- Born: Henry Arthur Campbell 24 June 1873 Gordon Town, St Andrew, Jamaica
- Died: 6 June 1953 Kingston, Jamaica
- Occupation(s): Chief Electrical Engineer, Jamaica Public Service Co. Ltd.

= Henry Arthur Campbell =

Henry Arthur Campbell MIEE (24 June 1873 to 6 June 1953) was a Jamaican electrical engineer and long-serving employee and Chief Engineer of the Jamaican public utility.

==Education and career==

Henry was tutored privately and at Church of England grammar schools in his early years, before apprenticing as an electrical engineer with the Jamaica Electric Light and Power Co. Ltd. beginning in 1890.

He notably contributed to the establishment and maintenance of an electric tram system in Kingston, Jamaica, and was recognized by the British Admiralty for having "rendered invaluable services" during both World War I and World War II.

He worked for over sixty years with the Jamaica Public Service Co. Ltd., from 1890 until after 1953, though in his latter years in the role of a consultant.

He rose to head several committees and clubs with the company, during his time there, including membership in the Apprenticeship Committee, chairman of the managing committee of the company's employee's thrift club, and vice-chairman of the company's mutual aid society.

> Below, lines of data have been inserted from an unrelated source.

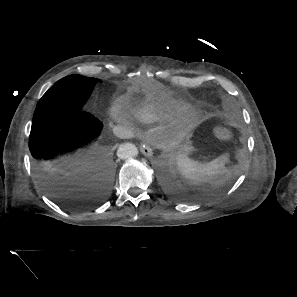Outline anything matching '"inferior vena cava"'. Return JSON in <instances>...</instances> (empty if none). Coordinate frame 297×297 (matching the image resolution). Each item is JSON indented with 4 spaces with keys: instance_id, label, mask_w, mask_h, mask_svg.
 Returning <instances> with one entry per match:
<instances>
[{
    "instance_id": "602c4592",
    "label": "inferior vena cava",
    "mask_w": 297,
    "mask_h": 297,
    "mask_svg": "<svg viewBox=\"0 0 297 297\" xmlns=\"http://www.w3.org/2000/svg\"><path fill=\"white\" fill-rule=\"evenodd\" d=\"M113 133L117 137L122 138V139L130 138L133 135V132L130 129V127H128L126 125H117V126H114Z\"/></svg>"
}]
</instances>
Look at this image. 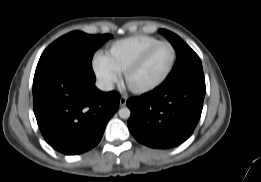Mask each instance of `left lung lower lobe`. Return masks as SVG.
<instances>
[{"label": "left lung lower lobe", "instance_id": "left-lung-lower-lobe-1", "mask_svg": "<svg viewBox=\"0 0 261 182\" xmlns=\"http://www.w3.org/2000/svg\"><path fill=\"white\" fill-rule=\"evenodd\" d=\"M204 96L205 78L199 75L130 98L128 128L146 146L163 149L178 146L194 131Z\"/></svg>", "mask_w": 261, "mask_h": 182}]
</instances>
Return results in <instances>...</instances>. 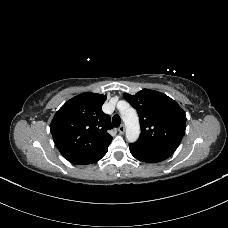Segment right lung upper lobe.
<instances>
[{
  "label": "right lung upper lobe",
  "instance_id": "obj_1",
  "mask_svg": "<svg viewBox=\"0 0 228 228\" xmlns=\"http://www.w3.org/2000/svg\"><path fill=\"white\" fill-rule=\"evenodd\" d=\"M106 95L86 92L67 101L55 114L50 131L65 159L95 152L112 141L111 119L101 110Z\"/></svg>",
  "mask_w": 228,
  "mask_h": 228
}]
</instances>
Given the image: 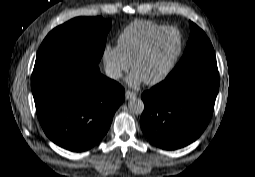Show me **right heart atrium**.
Instances as JSON below:
<instances>
[{
    "instance_id": "obj_1",
    "label": "right heart atrium",
    "mask_w": 255,
    "mask_h": 177,
    "mask_svg": "<svg viewBox=\"0 0 255 177\" xmlns=\"http://www.w3.org/2000/svg\"><path fill=\"white\" fill-rule=\"evenodd\" d=\"M102 59L108 75L115 80L120 79L129 70L131 65L119 45L110 43L105 45Z\"/></svg>"
}]
</instances>
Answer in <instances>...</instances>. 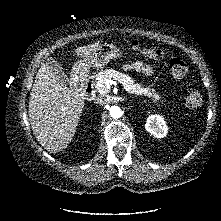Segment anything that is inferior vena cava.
Listing matches in <instances>:
<instances>
[{
	"label": "inferior vena cava",
	"mask_w": 221,
	"mask_h": 221,
	"mask_svg": "<svg viewBox=\"0 0 221 221\" xmlns=\"http://www.w3.org/2000/svg\"><path fill=\"white\" fill-rule=\"evenodd\" d=\"M104 101H103V99H102V97L100 96V97H98L97 99H96V101H95V103H97V104H102Z\"/></svg>",
	"instance_id": "602c4592"
}]
</instances>
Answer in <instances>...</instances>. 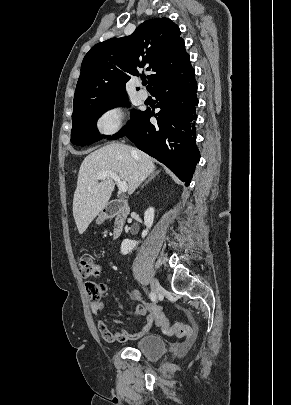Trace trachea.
<instances>
[{
  "mask_svg": "<svg viewBox=\"0 0 291 405\" xmlns=\"http://www.w3.org/2000/svg\"><path fill=\"white\" fill-rule=\"evenodd\" d=\"M142 84H143V85H146V84H147V80L143 79Z\"/></svg>",
  "mask_w": 291,
  "mask_h": 405,
  "instance_id": "trachea-1",
  "label": "trachea"
}]
</instances>
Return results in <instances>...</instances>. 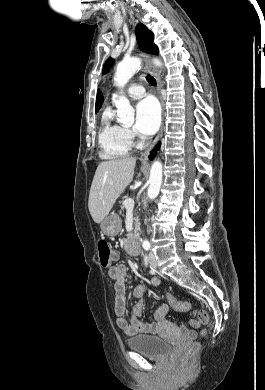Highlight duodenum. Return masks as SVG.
Returning <instances> with one entry per match:
<instances>
[{
	"mask_svg": "<svg viewBox=\"0 0 265 390\" xmlns=\"http://www.w3.org/2000/svg\"><path fill=\"white\" fill-rule=\"evenodd\" d=\"M137 236H134V238L128 242L127 244V250L130 251L134 255L140 254V245L139 242L136 239Z\"/></svg>",
	"mask_w": 265,
	"mask_h": 390,
	"instance_id": "obj_1",
	"label": "duodenum"
}]
</instances>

He became an associate member of the Institution of Electrical Engineers in 1928, and later a member in 1932.

==Masonry==

Campbell was heavily involved in masonry throughout his life and career. Among his masonic achievements were:

- Director, Masonic Benevolence Association
- Past Deputy District Grand Master of Scottish Free Masons in Jamaica
- Past Preceptors of Kingston Templars
- Past Principal Z. Holy Royal Arch Chapter
- Past Most Wise Sovereign, Kingston Rose Croix Chapter
- Past Grand Director of Ceremonies of the Grand Lodge of Scotland
- Past Master Mark Mason
- Past Priory Knights of Malta
- Past Worshipful Master St. John Masonic Lodge, S.C.